_Task data_:
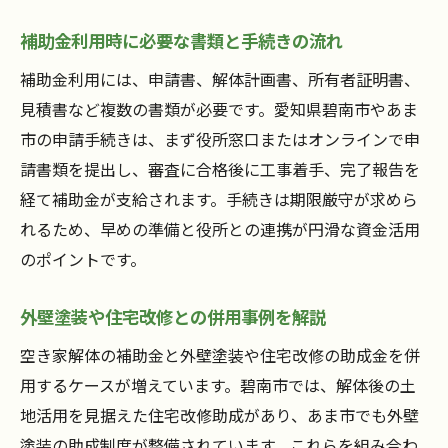
補助金利用時に必要な書類と手続きの流れ
補助金利用には、申請書、解体計画書、所有者証明書、
見積書など複数の書類が必要です。愛知県碧南市やあま
市の申請手続きは、まず役所窓口またはオンラインで申
請書類を提出し、審査に合格後に工事着手、完了報告を
経て補助金が支給されます。手続きは期限厳守が求めら
れるため、早めの準備と役所との連携が円滑な資金活用
のポイントです。
外壁塗装や住宅改修との併用事例を解説
空き家解体の補助金と外壁塗装や住宅改修の助成金を併
用するケースが増えています。碧南市では、解体後の土
地活用を見据えた住宅改修助成があり、あま市でも外壁
塗装の助成制度が整備されています。これらを組み合わ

_Exercise prompt_:
Without any pictures, return the entries exactly as given.

_Reply_:
補助金利用時に必要な書類と手続きの流れ
補助金利用には、申請書、解体計画書、所有者証明書、
見積書など複数の書類が必要です。愛知県碧南市やあま
市の申請手続きは、まず役所窓口またはオンラインで申
請書類を提出し、審査に合格後に工事着手、完了報告を
経て補助金が支給されます。手続きは期限厳守が求めら
れるため、早めの準備と役所との連携が円滑な資金活用
のポイントです。
外壁塗装や住宅改修との併用事例を解説
空き家解体の補助金と外壁塗装や住宅改修の助成金を併
用するケースが増えています。碧南市では、解体後の土
地活用を見据えた住宅改修助成があり、あま市でも外壁
塗装の助成制度が整備されています。これらを組み合わ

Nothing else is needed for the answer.